Esto es lo que -a mi modo de ver- vino a señalar Benedicto XVI en el famoso discurso de Ratisbona. El tema no era el islam, como algunos quisieron entender. Lo que se venía a decir es que las conquistas de una civilización deben llegar a ser universales, esto es, que son buenas para todos, y que deben ser defendidas por todos. La paz, la razón y la libertad han de vivir en el seno de todas las religiones. Y esto es algo positivo que debe ser aceptado y defendido incluso por un no creyente. El verdadero Estado laico no excluye por tanto la religión.

Yo distinguiría entre Estado «laico» y «laicista». Por «laico» entiendo el Estado que está separado de cualquier Iglesia y actúa de modo autónomo. El pensamiento laico se desarrolla de modo racional, pero no excluye la dimensión religiosa. El «laicismo», por el contrario, es una ideología que se propone eliminar la dimensión religiosa del hombre.

Los valores liberales y democráticos nacen del cristianismo. Por tanto, todos los demócratas deberían estar atentos a esos valores de la tradición que dio origen a Europa y a la cultura occidental. Defender los valores propios de la tradición judeo-cristiana es un deber de todos, porque la democracia necesita fundamentos sólidos, compartidos por todos los ciudadanos.
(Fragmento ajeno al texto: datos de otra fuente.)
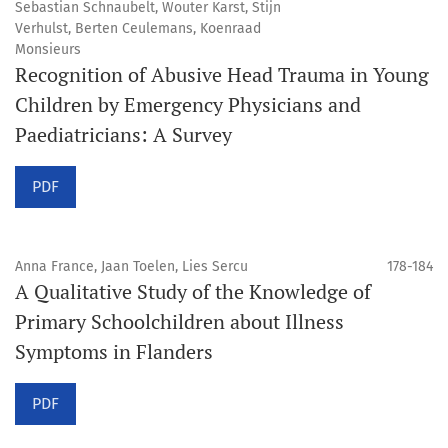
Sebastian Schnaubelt, Wouter Karst, Stijn
Verhulst, Berten Ceulemans, Koenraad
Monsieurs
Recognition of Abusive Head Trauma in Young
Children by Emergency Physicians and
Paediatricians: A Survey
PDF
Anna France, Jaan Toelen, Lies Sercu
178-184
A Qualitative Study of the Knowledge of
Primary Schoolchildren about Illness
Symptoms in Flanders
PDF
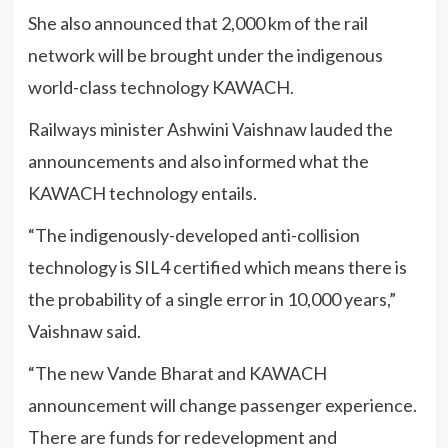
She also announced that 2,000 km of the rail
network will be brought under the indigenous
world-class technology KAWACH.
Railways minister Ashwini Vaishnaw lauded the
announcements and also informed what the
KAWACH technology entails.
“The indigenously-developed anti-collision
technology is SIL4 certified which means there is
the probability of a single error in 10,000 years,”
Vaishnaw said.
“The new Vande Bharat and KAWACH
announcement will change passenger experience.
There are funds for redevelopment and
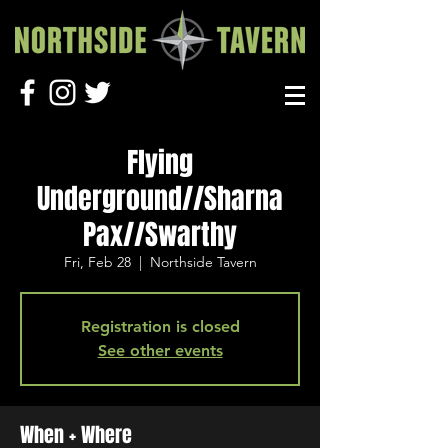
Flying
Underground//Sharna
Pax//Swarthy
Fri, Feb 28
  |  
Northside Tavern
Registration is closed
See other events
When + Where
Por eso me parece a mí que no son estas conquistas exclusivas de los cristianos. Si ha tenido lugar un feliz hallazgo, éste ha de ser disfrutado y respetado por todos, también por parte de un ateo, un agnóstico o un creyente de otra religión distinta de la cristiana. Ahí el cardenal Ratzinger sacó a relucir una frase de Pascal que dirigía a sus amigos ateos: «Velut si Deus daretur» (como si Dios existiera). Se trataba de evitar la propuesta nihilista de Iván Karamazov: si Dios no existe, todo está permitido. Hay en nuestra sociedad claras muestras de esta letal arbitrariedad. Pascal por el contrario les sugería a sus amigos no creyentes -laicistas, se llamarían ahora- que lo mejor para todos es funcionar como si Dios existiera. «Velut si Deus daretur»: esto garantiza unas reglas de juego de las que todos salimos beneficiados.
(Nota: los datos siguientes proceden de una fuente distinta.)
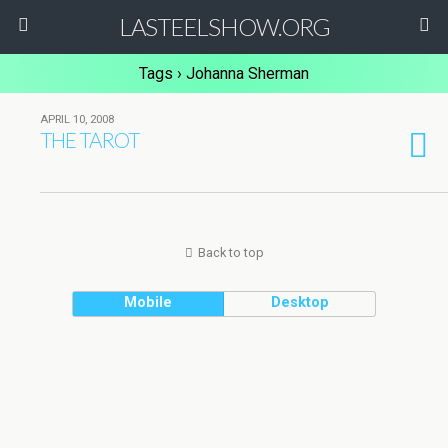
LASTEELSHOW.ORG
Tags › Johanna Sherman
APRIL 10, 2008
THE TAROT
Back to top
Mobile
Desktop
Sostengo que Occidente ha ido demasiado lejos en la apostasía y en la renuncia de sus propias raíces judeocristianas. El «todo vale» acaba por ir en contra del hombre, sea este cristiano o no. Una conquista que ha durado siglos, sangre y no pocos errores debe ser mantenida no porque sea cristiana, sino porque es un acierto y la mejor de las posibles para todos los ciudadanos europeos. No hace falta ser creyente para apreciar los valores de una civilización.
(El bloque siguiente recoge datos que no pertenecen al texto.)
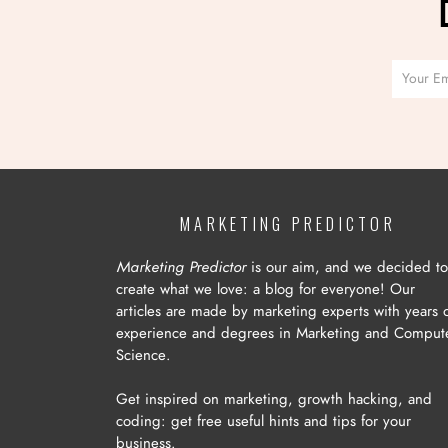
MARKETING PREDICTOR
Marketing Predictor
is our aim, and we decided to
create what we love: a blog for everyone! Our
articles are made by marketing experts with years 
experience and degrees in Marketing and Comput
Science.
Get inspired on marketing, growth hacking, and
coding: get free useful hints and tips for your
business.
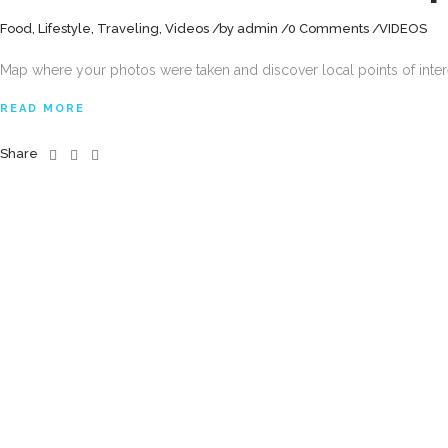
Food
,
Lifestyle
,
Traveling
,
Videos
by
admin
0 Comments
VIDEOS
Map where your photos were taken and discover local points of inte
READ MORE
Share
En este hermoso árbol de Europa hay ya unas cuantas ramas secas, que van incluso contra los mismos orígenes del Estado moderno. En esto coincidió con el cristianismo, el cual también quería defender la razón, a la persona y a su libertad. ¿Por qué entonces rechazar este avance común? El ir en contra de estas raíces judeocristianas supone, en el fondo, un suicidio para Europa y Occidente. Para evitar que todo el árbol se seque y se derrumbe (o caiga fulminado por un rayo), nos viene bien ahondar y profundizar en esas raíces. Rescatarlas no es un acto creyente, sino de mera supervivencia. Y en esto estábamos de acuerdo Ratzinger y yo.